# Work task
Both ends included, restate word for word the lines from the first line of the listing through the line containing "User Group Mitgliedschaften". Leave the pictures out.

# The input
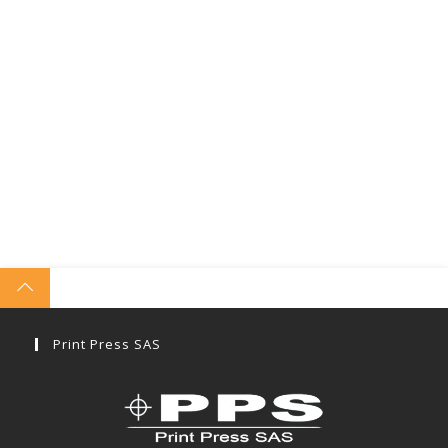
Print Press SAS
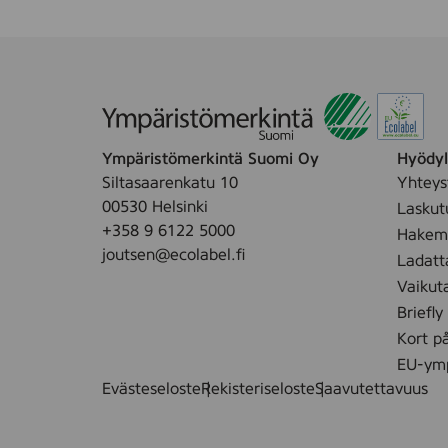
Ympäristömerkintä Suomi Oy
Hyödyll
Siltasaarenkatu 10
Yhteys
00530 Helsinki
Laskut
+358 9 6122 5000
Hakemu
joutsen@ecolabel.fi
Ladatt
Vaikut
Briefly
Kort p
EU-ymp
Evästeseloste
Rekisteriseloste
Saavutettavuus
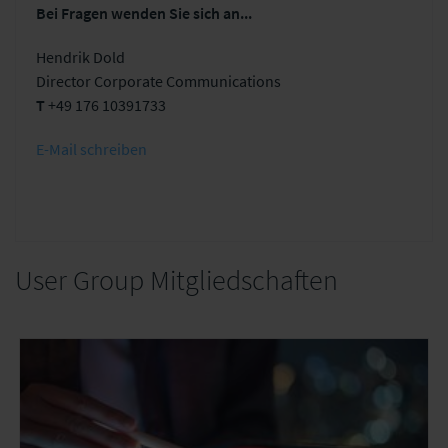
Bei Fragen wenden Sie sich an...
Hendrik Dold
Director Corporate Communications
T
+49 176 10391733
E-Mail schreiben
User Group Mitgliedschaften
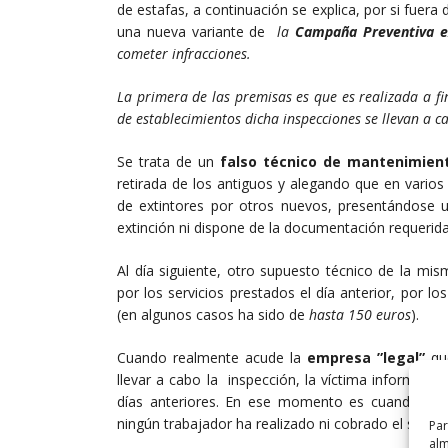
de estafas, a continuación se explica, por si fuera 
una nueva variante de
la
Campaña Preventiva ex
cometer infracciones.
La primera de las premisas es que es realizada a f
de establecimientos dicha inspecciones se llevan a c
Se trata de un
falso técnico de mantenimien
retirada de los antiguos y alegando que en varios 
de extintores por otros nuevos, presentándose u
extinción ni dispone de la documentación requerida
Al día siguiente, otro supuesto técnico de la m
por los servicios prestados el día anterior, por l
(en algunos casos ha sido de
hasta 150 euros
).
Cuando realmente acude la
empresa ”legal”
q
llevar a cabo la inspección, la víctima informa d
días anteriores. En ese momento es cuando la v
ningún trabajador ha realizado ni cobrado el servi
Par
alm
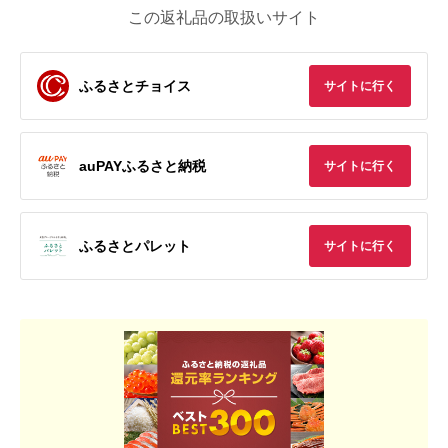
この返礼品の取扱いサイト
ふるさとチョイス
サイトに行く
auPAYふるさと納税
サイトに行く
ふるさとパレット
サイトに行く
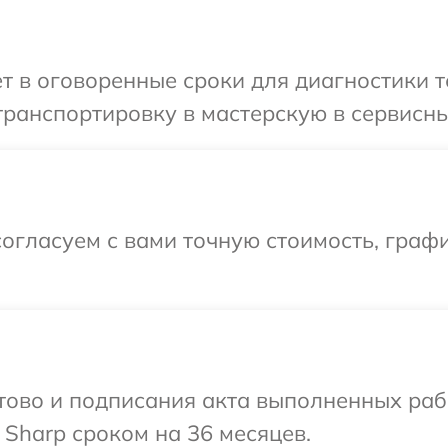
т в оговоренные сроки для диагностики т
ранспортировку в мастерскую в сервисны
огласуем с вами точную стоимость, граф
готово и подписания акта выполненных р
 Sharp сроком на 36 месяцев.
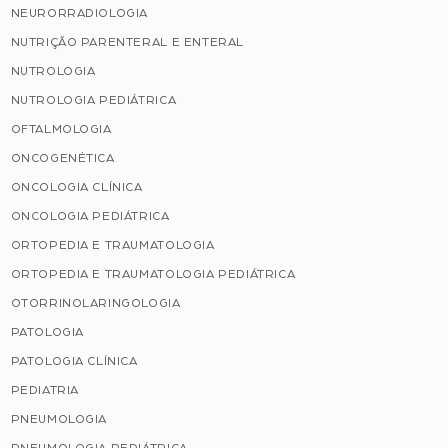
NEURORRADIOLOGIA
NUTRIÇÃO PARENTERAL E ENTERAL
NUTROLOGIA
NUTROLOGIA PEDIÁTRICA
OFTALMOLOGIA
ONCOGENÉTICA
ONCOLOGIA CLÍNICA
ONCOLOGIA PEDIÁTRICA
ORTOPEDIA E TRAUMATOLOGIA
ORTOPEDIA E TRAUMATOLOGIA PEDIÁTRICA
OTORRINOLARINGOLOGIA
PATOLOGIA
PATOLOGIA CLÍNICA
PEDIATRIA
PNEUMOLOGIA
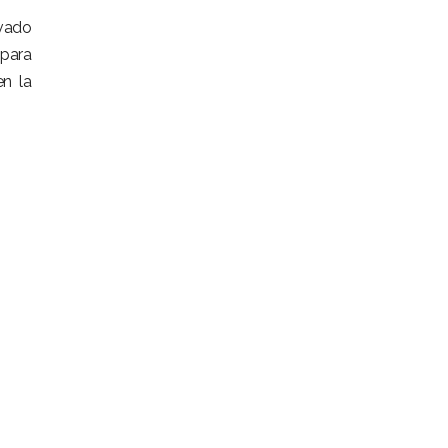
avado
 para
en la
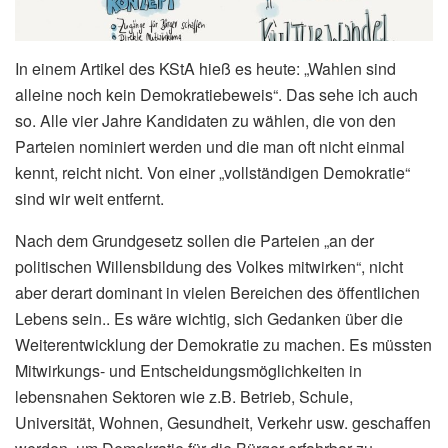
In einem Artikel des KStA hieß es heute: „Wahlen sind
alleine noch kein Demokratiebeweis“. Das sehe ich auch
so. Alle vier Jahre Kandidaten zu wählen, die von den
Parteien nominiert werden und die man oft nicht einmal
kennt, reicht nicht. Von einer „vollständigen Demokratie“
sind wir weit entfernt.
Nach dem Grundgesetz sollen die Parteien „an der
politischen Willensbildung des Volkes mitwirken“, nicht
aber derart dominant in vielen Bereichen des öffentlichen
Lebens sein.. Es wäre wichtig, sich Gedanken über die
Weiterentwicklung der Demokratie zu machen. Es müssten
Mitwirkungs- und Entscheidungsmöglichkeiten in
lebensnahen Sektoren wie z.B. Betrieb, Schule,
Universität, Wohnen, Gesundheit, Verkehr usw. geschaffen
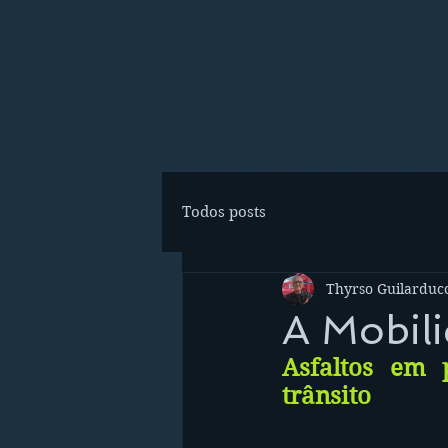
Todos posts
Thyrso Guilarducc
A Mobili
Asfaltos em 
trânsito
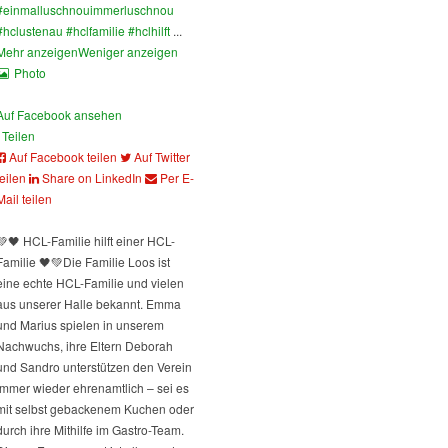
#einmalluschnouimmerluschnou
#hclustenau
#hclfamilie
#hclhilft
...
Mehr anzeigen
Weniger anzeigen
Photo
Auf Facebook ansehen
Teilen
Auf Facebook teilen
Auf Twitter
teilen
Share on LinkedIn
Per E-
Mail teilen
💚🖤 HCL-Familie hilft einer HCL-
Familie 🖤💚
Die Familie Loos ist
eine echte HCL-Familie und vielen
aus unserer Halle bekannt. Emma
und Marius spielen in unserem
Nachwuchs, ihre Eltern Deborah
und Sandro unterstützen den Verein
immer wieder ehrenamtlich – sei es
mit selbst gebackenem Kuchen oder
durch ihre Mithilfe im Gastro-Team.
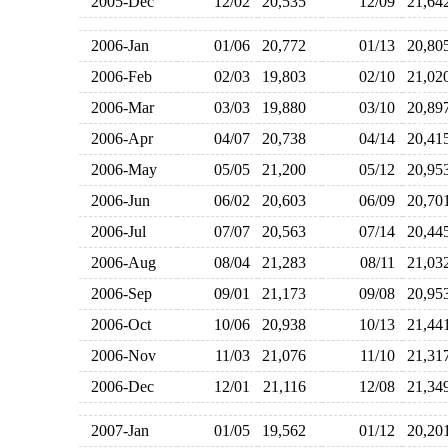
2005-Dec
12/02
20,535
12/09
21,6
2006-Jan
01/06
20,772
01/13
20,8
2006-Feb
02/03
19,803
02/10
21,0
2006-Mar
03/03
19,880
03/10
20,8
2006-Apr
04/07
20,738
04/14
20,4
2006-May
05/05
21,200
05/12
20,9
2006-Jun
06/02
20,603
06/09
20,7
2006-Jul
07/07
20,563
07/14
20,4
2006-Aug
08/04
21,283
08/11
21,0
2006-Sep
09/01
21,173
09/08
20,9
2006-Oct
10/06
20,938
10/13
21,4
2006-Nov
11/03
21,076
11/10
21,3
2006-Dec
12/01
21,116
12/08
21,3
2007-Jan
01/05
19,562
01/12
20,2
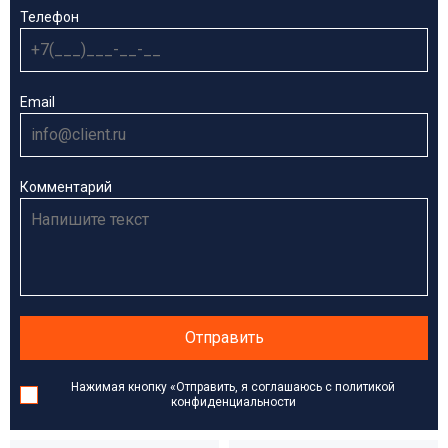
Телефон
Email
Комментарий
Отправить
Нажимая кнопку «Отправить, я соглашаюсь с политикой
конфиденциальности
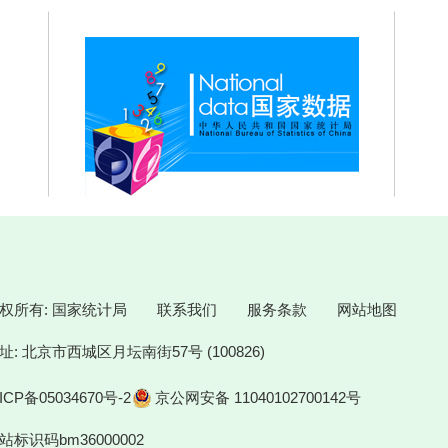
权所有: 国家统计局
联系我们
服务条款
网站地图
址: 北京市西城区月坛南街57号 (100826)
ICP备05034670号-2
京公网安备 11040102700142号
站标识码bm36000002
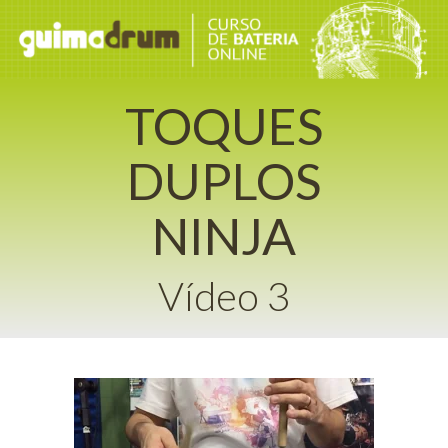
TOQUES
DUPLOS
NINJA
Vídeo 3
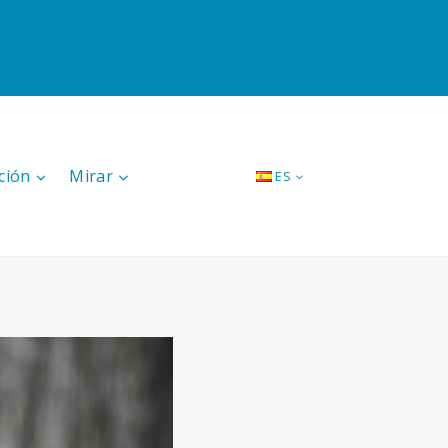
ción
Mirar
ES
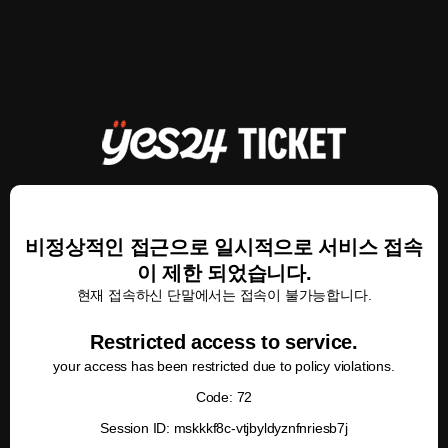
비정상적인 접근으로 일시적으로 서비스 접속
이 제한 되었습니다.
현재 접속하신 단말에서는 접속이 불가능합니다.
Restricted access to service.
your access has been restricted due to policy violations.
Code: 72
Session ID: mskkkf8c-vtjbyldyznfnriesb7j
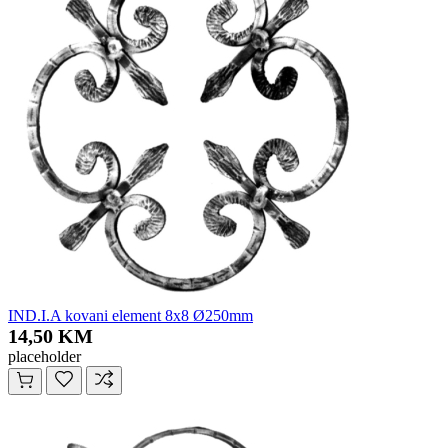
IND.I.A kovani element 8x8 Ø250mm
14,50 KM
placeholder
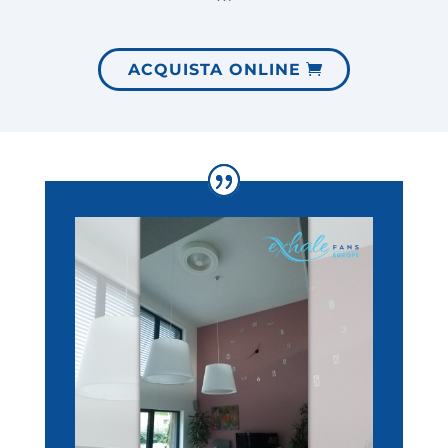
ACQUISTA ONLINE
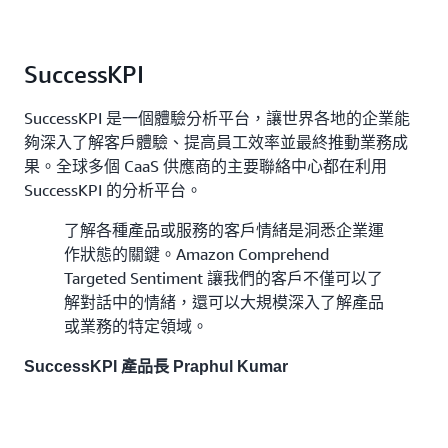
SuccessKPI
SuccessKPI 是一個體驗分析平台，讓世界各地的企業能
夠深入了解客戶體驗、提高員工效率並最終推動業務成
果。全球多個 CaaS 供應商的主要聯絡中心都在利用
SuccessKPI 的分析平台。
了解各種產品或服務的客戶情緒是洞悉企業運
作狀態的關鍵。Amazon Comprehend
Targeted Sentiment 讓我們的客戶不僅可以了
解對話中的情緒，還可以大規模深入了解產品
或業務的特定領域。
SuccessKPI 產品長 Praphul Kumar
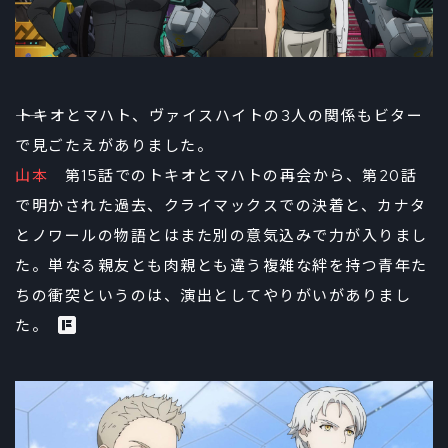
――トキオとマハト、ヴァイスハイトの3人の関係もビター
で見ごたえがありました。
山本
第15話でのトキオとマハトの再会から、第20話
で明かされた過去、クライマックスでの決着と、カナタ
とノワールの物語とはまた別の意気込みで力が入りまし
た。単なる親友とも肉親とも違う複雑な絆を持つ青年た
ちの衝突というのは、演出としてやりがいがありまし
た。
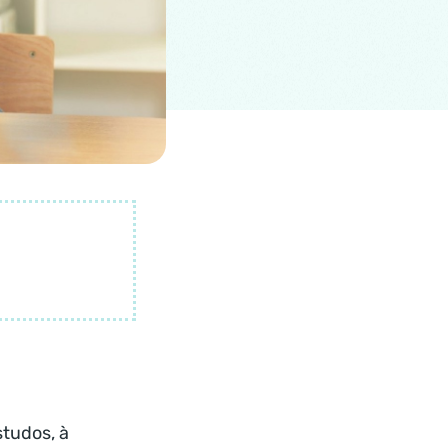
studos, à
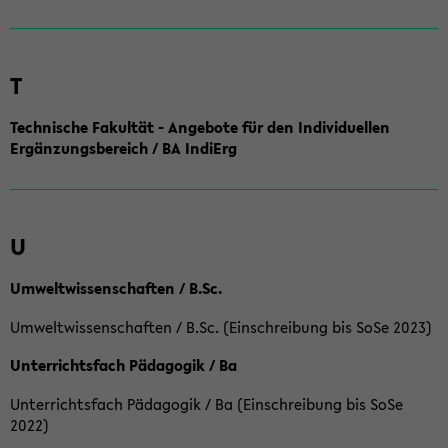
T
Technische Fakultät - Angebote für den Individuellen
Ergänzungsbereich / BA IndiErg
U
Umweltwissenschaften / B.Sc.
Umweltwissenschaften / B.Sc. (Einschreibung bis SoSe 2023)
Unterrichtsfach Pädagogik / Ba
Unterrichtsfach Pädagogik / Ba (Einschreibung bis SoSe
2022)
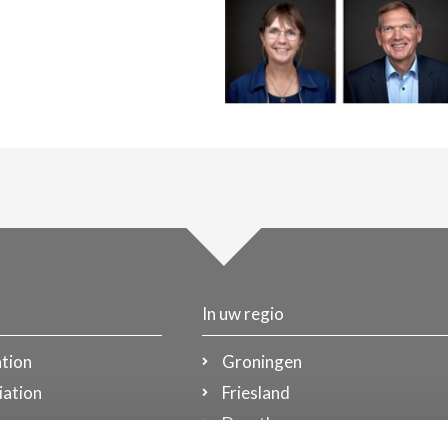
In uw regio
tion
Groningen
iation
Friesland
g
Drenthe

# Final answer
Print Press SAS
Ympäristömerkintä Suomi Oy
Hyödyll
Siltasaarenkatu 10
Yhteys
00530 Helsinki
Laskut
+358 9 6122 5000
Hakemu
joutsen@ecolabel.fi
Ladatt
Vaikut
Briefly
Kort p
EU-ymp
Evästeseloste
Rekisteriseloste
Saavutettavuus
Bei Fragen wenden Sie sich an...
Hendrik Dold
Director Corporate Communications
T
+49 176 10391733
E-Mail schreiben
User Group Mitgliedschaften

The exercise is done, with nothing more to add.